To minimise these risks, researchers studying the body’s immune response to transfusions have found that modifying the blood prior to transfusion can reduce reactions. In particular, removing white blood cells or radiating blood to prevent white blood cell growth can reduce the likelihood that the recipient will reject the donor blood. Recently, studies found that using male plasma and platelets may eliminate the transmission of certain antibodies that can cause reactions and are found only in previously pregnant women and transfused males. However, using these techniques has reduced the amount of blood available for transfusions, so researchers are working to identify better ways to safely increase available blood sources.

Avoidable transfusion errors, mostly in patient identification, remain a serious cause of injury and death. There is also heightened awareness of the risk of transmission of viral and bacterial infections. Of particular concern is the (theoretical) possibility of transmission of vCJD.

Unnecessary transfusions and unsafe transfusion practices expose patients to the risk of serious adverse transfusion reactions and transfusion-transmissible infections. Unnecessary transfusions also reduce the availability of blood products for patients who are in need.

Research and development

In recent years, the demand for red blood cells has declined, primarily because doctors are learning to transfuse more scientifically and use blood only when necessary. However, challenges remain. Type O negative red cells, which can be transfused to people of all blood types, is the blood type most likely to be in short supply, and there is a need for donors of all blood types, all the time.
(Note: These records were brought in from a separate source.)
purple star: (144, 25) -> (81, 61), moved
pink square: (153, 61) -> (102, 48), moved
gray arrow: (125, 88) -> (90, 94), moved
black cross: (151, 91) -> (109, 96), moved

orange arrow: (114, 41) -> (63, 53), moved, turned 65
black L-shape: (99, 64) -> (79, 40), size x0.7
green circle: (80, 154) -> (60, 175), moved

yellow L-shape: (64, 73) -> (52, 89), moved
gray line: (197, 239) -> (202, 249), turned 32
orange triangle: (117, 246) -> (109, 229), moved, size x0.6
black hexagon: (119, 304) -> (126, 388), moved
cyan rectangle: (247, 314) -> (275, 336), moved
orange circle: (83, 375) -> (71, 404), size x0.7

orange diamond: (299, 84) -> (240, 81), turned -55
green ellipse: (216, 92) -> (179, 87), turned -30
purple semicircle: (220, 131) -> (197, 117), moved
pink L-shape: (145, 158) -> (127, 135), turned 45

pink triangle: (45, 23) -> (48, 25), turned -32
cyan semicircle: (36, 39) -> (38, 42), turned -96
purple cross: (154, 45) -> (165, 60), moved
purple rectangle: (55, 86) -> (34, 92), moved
Patient Blood Management (PBM) is an evidence-based bundle of care to optimise medical and surgical patient outcomes by clinically managing and preserving a patient’s blood. PBM has identified risk factors and modify them into the application of the “three pillars” of Patient Blood Management: optimise erythropoiesis (including red cell mass and iron stores), minimise blood loss (surgical) and bleeding (coagulopathy), harness and optimise the patient-specific physiological reserve of anaemia while treatment is initiated. While the phases in surgical and medical patients includes before specific treatment (Pre-operative), during specific treatment (Intra-operative) and following up after specific treatment (Post-operative).
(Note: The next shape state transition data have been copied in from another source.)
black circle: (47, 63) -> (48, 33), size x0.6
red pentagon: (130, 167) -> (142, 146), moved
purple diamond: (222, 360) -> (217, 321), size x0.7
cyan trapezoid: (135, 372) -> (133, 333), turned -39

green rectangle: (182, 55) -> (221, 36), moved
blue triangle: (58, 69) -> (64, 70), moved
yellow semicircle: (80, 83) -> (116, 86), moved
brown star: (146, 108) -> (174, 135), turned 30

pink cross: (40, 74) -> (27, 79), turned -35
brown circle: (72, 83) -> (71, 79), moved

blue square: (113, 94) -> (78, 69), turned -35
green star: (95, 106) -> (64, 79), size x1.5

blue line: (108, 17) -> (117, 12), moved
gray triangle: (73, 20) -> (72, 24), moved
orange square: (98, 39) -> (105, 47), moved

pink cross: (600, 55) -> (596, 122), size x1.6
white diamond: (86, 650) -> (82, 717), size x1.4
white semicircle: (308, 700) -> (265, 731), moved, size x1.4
Blood banks all over the world are excited about many developments in blood transfusion medicine that is under research and development. This includes a new red blood cell testing technology aimed at patients with illnesses that require frequent transfusions, for example sickle cell anaemia. These patients sometimes develop antibodies that complicate finding compatible blood for transfusion. A new FDA laboratory is evaluating this new technology, which identifies the genetic characteristics of a patient’s red blood cells so they can be more precisely matched to a donor.
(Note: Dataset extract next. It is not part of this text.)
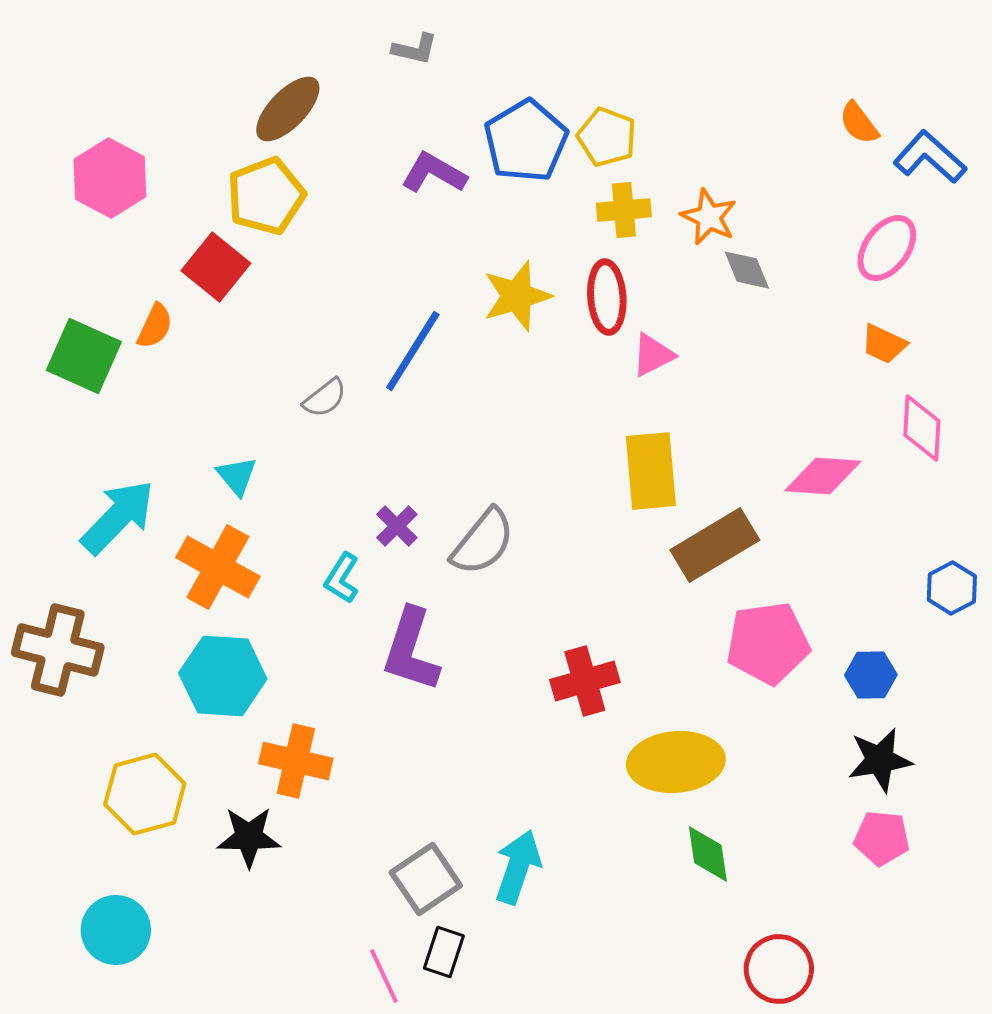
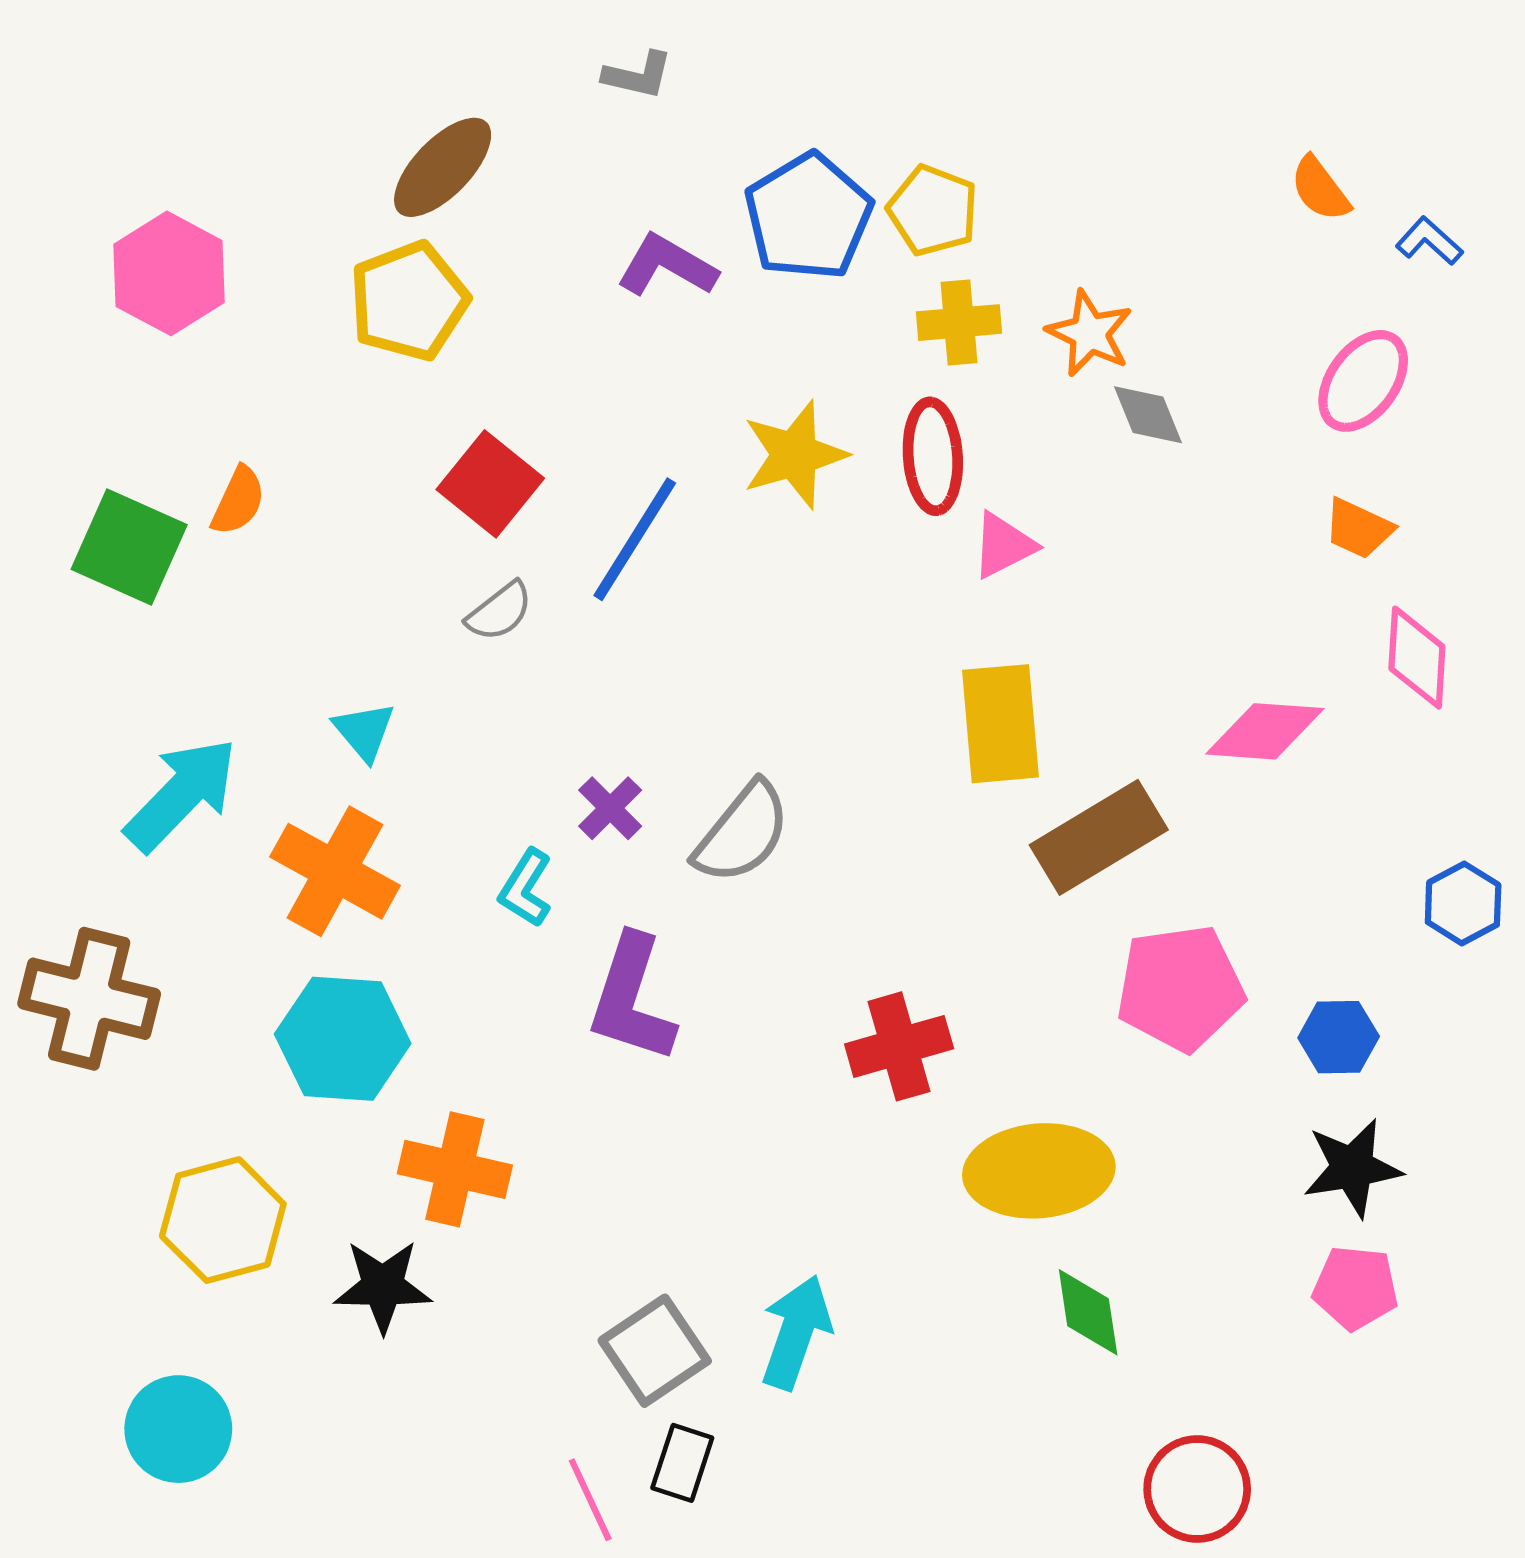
blue L-shape: (930, 157) -> (1429, 241), size x0.6
red square: (216, 267) -> (490, 484), moved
Exciting research is also progressing on technologies that will significantly reduce any bacteria, viruses and parasites that may be in blood. These technologies would complement existing tests for these infectious agents, thus making a safe blood supply even safer.

There is also the topic of artificial blood. Companies are working to develop oxygen carriers that could substitute for red blood cells. We’re working forward and remain hopeful that one or more of these technologies eventually will prove to be safe and effective.

While the blood bankers continue to improve processes, the last decade has also seen developments in innovative approaches, particularly in high-tech cellular therapies and bioengineering.

New techniques can isolate specialised cell populations from blood – most importantly, hematopoietic progenitor cells (HPCs) that are used for stem cell transplantation. Because HPCs are easier to extract and the process is safer for donors, HPC transplantation has replaced bone marrow transplantation for many cancers and other diseases.